Fern perched on the edge of a seat, knees angled together, hands folded in her lap as the women talked over one another in happy, overlapping bursts.

“The barn is perfect. Willow couldn’t have rehabilitated it into a more perfect venue.

” Honor held up a photo of the barn that Fern had never seen but thought was totally right for the occasion.

Willow and her husband Decker stood in front of the wide doors that were thrown open to the afternoon light on their own wedding day.

“We’ll string lights across the beams,” Honor continued.

“And set up the tables along the sides,” Felicity added. “Long ones. Family-style.”

“Definitely long tables,” Willow agreed. “Nobody wants to feel boxed in. Plus, we need space for dancing.”

Fern nodded along, smiling, listening. The air smelled like hay and sun-warmed wood. When she looked toward the lodge, hoping to see Crew, she was rewarded with a slice of blue sky and distant mountains.

She’d assumed—perhaps wrongly?—that she’d only been pulled into this for advice on flowers. Greenery. Some kind of plant-knowledge contribution.

But no one had asked her about centerpieces yet.

They were asking her opinions on everything, like she was one of them.

“What do you think, Fern?” Honor turned toward her. She held up some photos from a magazine.

She took the glossy sheets and studied them with an eye trained for plant species and hardiness. “I think the flowers will last a long time. No wilting on your special day.” She offered a smile.

Honor tilted her head, looking at the photos in Fern’s hand. “Too much greenery?

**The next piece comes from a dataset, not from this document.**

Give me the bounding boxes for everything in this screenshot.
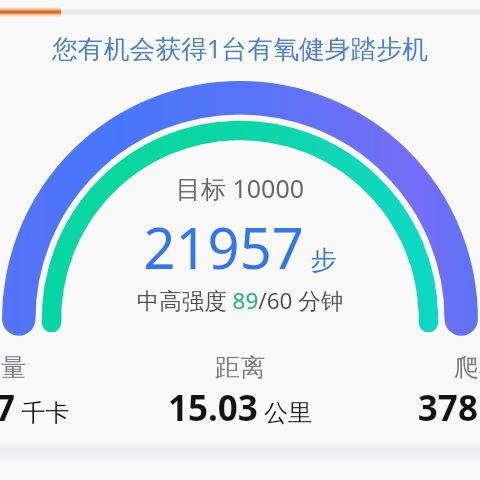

Or not enough?”

Fern opened her mouth, then closed it again.

Something in her chest shifted. Tightened.

And flowed away as she realized these women weren’t judging her or looking down on her. That was a leftover echo from Chris talking.

“I—” She cleared her throat. “I think greenery always softens things. Makes it feel lived-in. Like it belongs to the place.”

The women hummed in agreement.

“That’s exactly what I want.” Honor’s eyes lit up as if Fern had handed her the answers to the world’s problems. “Lived-in. Like we didn’t just drop a wedding in the middle of a working ranch.”

Fern’s vision blurred unexpectedly. She blinked, hard.